Applying the brakes makes the wheel stop turning in relation to the bicycle's frame but not in relation to the road. The bike's center of mass (especially with a rider pressing against the handle bars) is higher than the hub of the front wheel.

When the brakes are applied that mass has momentum toward the front of the bike that exerts a force on the front wheel to turn toward the front of the bike. Since the wheel can still turn on the road, it does, but since the wheel and bike are locked together, the bike rotates with the front wheel.

Answer 2

There is simplified "cheat" method for thinking about this.

The hard way is to draw a free-body diagram of the bicycle, in which all the forces acting on it are made plain: the force of gravity acting through its center of mass, the force of friction from braking, and so on.

The cheat method is to visualize the bicycle in an accelerating frame of reference, and then to pretend that the acceleration is just a form of gravity. Under Newtonian physics, acceleration is not distinguishable from gravity.

For instance if you are standing on a train which accelerates, then you simply tilt forward, as if you were standing on a slope. It feels exactly as if gravity has increased and slanted.

So the reason the rear wheel lifts is because, since you are decelerating, it is as if you are cycling down a steep slope (on a planet where gravity is a little big greater than that of Earth, but that is irrelevant). If you're on a slope facing downhill, your bike is tilted forward, so that its center of gravity is shifted so that it is more above the front wheel, rather than the rear.

If the tilt is sufficiently pronounced, your center of gravity will move ahead of the front wheel, and at that point, the rear wheel will lift.

While that force still acts through the base of support, the rear wheel will not lift.

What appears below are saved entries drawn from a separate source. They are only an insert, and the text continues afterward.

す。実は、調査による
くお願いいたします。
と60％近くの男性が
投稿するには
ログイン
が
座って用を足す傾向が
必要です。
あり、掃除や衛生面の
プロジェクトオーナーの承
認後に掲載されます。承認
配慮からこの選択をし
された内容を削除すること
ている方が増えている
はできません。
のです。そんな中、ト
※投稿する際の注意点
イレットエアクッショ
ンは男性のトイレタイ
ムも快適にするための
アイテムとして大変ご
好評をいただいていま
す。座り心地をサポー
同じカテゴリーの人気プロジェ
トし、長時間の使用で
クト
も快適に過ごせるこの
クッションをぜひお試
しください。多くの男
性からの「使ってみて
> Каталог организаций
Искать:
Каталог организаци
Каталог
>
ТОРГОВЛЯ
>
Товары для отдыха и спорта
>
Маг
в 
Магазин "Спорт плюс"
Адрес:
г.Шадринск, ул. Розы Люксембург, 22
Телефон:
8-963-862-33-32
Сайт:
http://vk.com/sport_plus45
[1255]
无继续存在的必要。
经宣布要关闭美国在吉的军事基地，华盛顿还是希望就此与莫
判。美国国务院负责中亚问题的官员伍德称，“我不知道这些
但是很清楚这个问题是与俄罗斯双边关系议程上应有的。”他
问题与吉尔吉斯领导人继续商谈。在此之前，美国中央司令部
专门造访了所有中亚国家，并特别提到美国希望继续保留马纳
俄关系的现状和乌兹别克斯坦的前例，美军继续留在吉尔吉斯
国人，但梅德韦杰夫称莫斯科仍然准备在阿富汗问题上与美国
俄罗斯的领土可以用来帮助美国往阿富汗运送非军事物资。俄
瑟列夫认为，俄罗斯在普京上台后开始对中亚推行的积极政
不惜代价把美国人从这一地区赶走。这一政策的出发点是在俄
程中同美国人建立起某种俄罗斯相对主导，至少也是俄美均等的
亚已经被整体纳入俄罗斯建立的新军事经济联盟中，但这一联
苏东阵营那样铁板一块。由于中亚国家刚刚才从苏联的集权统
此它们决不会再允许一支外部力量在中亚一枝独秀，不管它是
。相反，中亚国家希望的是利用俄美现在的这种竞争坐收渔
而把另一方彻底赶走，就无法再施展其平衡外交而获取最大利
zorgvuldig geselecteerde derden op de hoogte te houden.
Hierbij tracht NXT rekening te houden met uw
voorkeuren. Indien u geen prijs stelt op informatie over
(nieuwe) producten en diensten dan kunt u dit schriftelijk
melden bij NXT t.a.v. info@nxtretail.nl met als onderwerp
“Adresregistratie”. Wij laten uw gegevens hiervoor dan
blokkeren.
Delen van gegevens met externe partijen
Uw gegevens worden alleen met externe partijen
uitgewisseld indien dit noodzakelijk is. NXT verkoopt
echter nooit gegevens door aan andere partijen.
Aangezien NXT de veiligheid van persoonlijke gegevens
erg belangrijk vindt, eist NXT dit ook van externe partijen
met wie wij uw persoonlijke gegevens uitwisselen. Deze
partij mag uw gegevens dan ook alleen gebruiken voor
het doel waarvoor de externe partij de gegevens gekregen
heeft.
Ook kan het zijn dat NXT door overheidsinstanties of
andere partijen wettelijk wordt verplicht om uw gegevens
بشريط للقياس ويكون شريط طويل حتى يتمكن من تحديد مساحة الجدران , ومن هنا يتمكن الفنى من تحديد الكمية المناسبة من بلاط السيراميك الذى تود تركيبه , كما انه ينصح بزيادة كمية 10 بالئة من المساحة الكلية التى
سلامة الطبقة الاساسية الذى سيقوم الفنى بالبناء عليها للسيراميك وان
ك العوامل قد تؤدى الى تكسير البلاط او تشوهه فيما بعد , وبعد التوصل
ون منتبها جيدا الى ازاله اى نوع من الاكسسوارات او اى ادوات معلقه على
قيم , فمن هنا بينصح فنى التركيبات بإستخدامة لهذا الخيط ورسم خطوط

However, there is also the question of how much support comes from the rear versus the front wheel. Even before the rear wheel lifts, "weight transfer" takes place to the front wheel. The bike and rider are supported more by the front than the rear wheel, because the imaginary force acting through the center of mass intersects the imaginary support base closer to the front wheel than to the rear wheel. This weight distribution toward the front limits the effectiveness of brakes on the rear wheel, since brakes can only work to the extent that the wheel can develop friction against the road. Also, it means that you can never brake so hard using the rear brake alone that the bike will tilt. As soon as it is close to the verge of tilting, the braking power is lost: an example of stabilizing negative feedback.

Answer 3

The center of mass of the bike+rider wants to keep moving forward (Newton's first law)

Since the center of mass is higher on the bike - when it goes forward the bike pivots around the point where the front wheel sticks to the road.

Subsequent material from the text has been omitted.